Nanotechnology-Enhanced Food Packaging

In the last ten years, nanotechnology offers enormous opportunities for creative food packaging technologies that favor customers and businesses alike. Even at an early stage of improvement of the material properties of packaging, nanotechnology will have significant advantages and will require continuing investments of nanotechnological applications in packaging materials. Nanotechnology may offer a range of advantages in the context of advanced functional properties to render food packaging. Nanotechnology can improve food safety, making it convenient and creating modern product processing and innovative product and storage functions. However, all technologies are still at an intermediate level, and most of them, at least in the short term, are looking for good quality products. Also, nanomaterials can be used for the production of packaging, which keeps the product fresher indoors for longer food life and improves food safety. Smart packaging with nanosensors can also provide customers with inside knowledge of the food condition. Sensors can warn or inform consumers of the exact nutritional status contained therein before the food is spoiled. Nanotechnology is transforming the production of the entire packaging company.
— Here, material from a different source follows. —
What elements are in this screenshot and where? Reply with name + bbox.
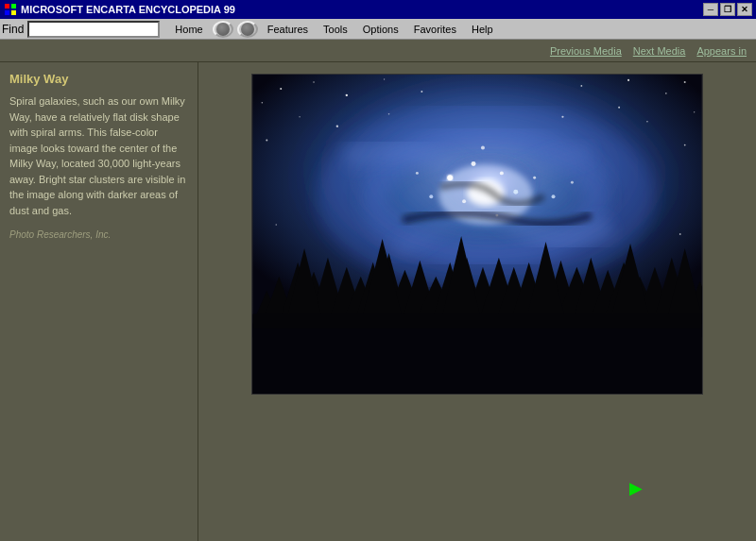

1 1 Kuswandi, B. (2016). Nanotechnology in food packaging. In: Nanoscience in Food and Agriculture, Sustainable Agriculture Reviews 20, vol. 1 (eds. S. Ranjan et al.), 151–183. Cham: Springer https://doi.org/10.1007/978-3-319-39303-2_6.

2 2 Kuswandi, B. (2017). Environmental friendly food nano-packaging. Environ. Chem. Lett. 15 (2): 205–221.

3 3 Singh, T., Shukla, S., Kumar, P. et al. (2017). Application of nanotechnology in food science: perception and overview. Front. Microbiol. 8: 1501.

4 4 Dasgupta, N., Ranjan, S., Mundekkad, D. et al. (2015). Nanotechnology in agrofood: from field to plate. Food Res. Int. 69: 381–400.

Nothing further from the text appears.